Abstract
Objective
The increased prevalence of cardiovascular disease risk factors in sub-Saharan Africa has increased the incidence of cardiovascular disease in this region but whether psychological distress contributes to this observed increased risk remains largely unclear.
The aim of this study was to investigate the association between cardiovascular function and psychological distress in urbanised black South African men (n = 101) and women (n = 99).
Methods
Resting cardiovascular variables were obtained by making use of the Finometer device and 24-hour ambulatory blood pressure (BP) measurements with the Cardiotens apparatus. Psychological questionnaires assessed the perception of health (General Health questionnaire) and depression status (DSM-IV criteria). The resting ECG (NORAV PC-1200) was used to determine left ventricular hypertrophy (LVH) by making use of the Cornell product. Confounders included age, obesity, alcohol intake, smoking and physical activity.
Results
The hypertensive groups were overweight, with lower vascular compliance and higher LVH (only men) compared to the normotensive groups.

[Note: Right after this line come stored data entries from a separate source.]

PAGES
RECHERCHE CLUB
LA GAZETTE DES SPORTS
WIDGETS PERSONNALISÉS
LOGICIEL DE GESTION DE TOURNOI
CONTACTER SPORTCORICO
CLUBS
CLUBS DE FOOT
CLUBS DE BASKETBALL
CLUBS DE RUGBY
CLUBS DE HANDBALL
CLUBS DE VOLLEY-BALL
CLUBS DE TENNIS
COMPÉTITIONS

In hypertensive men, perception of health (somatic symptoms) was positively associated with blood pressure, while in hypertensive women it was associated with heart rate. Major depression was associated with LVH in hypertensive men and mean arterial pressure in hypertensive women. LVH and depression showed odds ratios of 1.02 (95% CI: 0.997–1.05) and 1.15 (95% CI: 1.01–1.32), respectively, in predicting hypertension in women.
Conclusions
Psychological distress was associated with higher blood pressure in hypertensive African men but also with the development of left ventricular hypertrophy in hypertensive African men and women.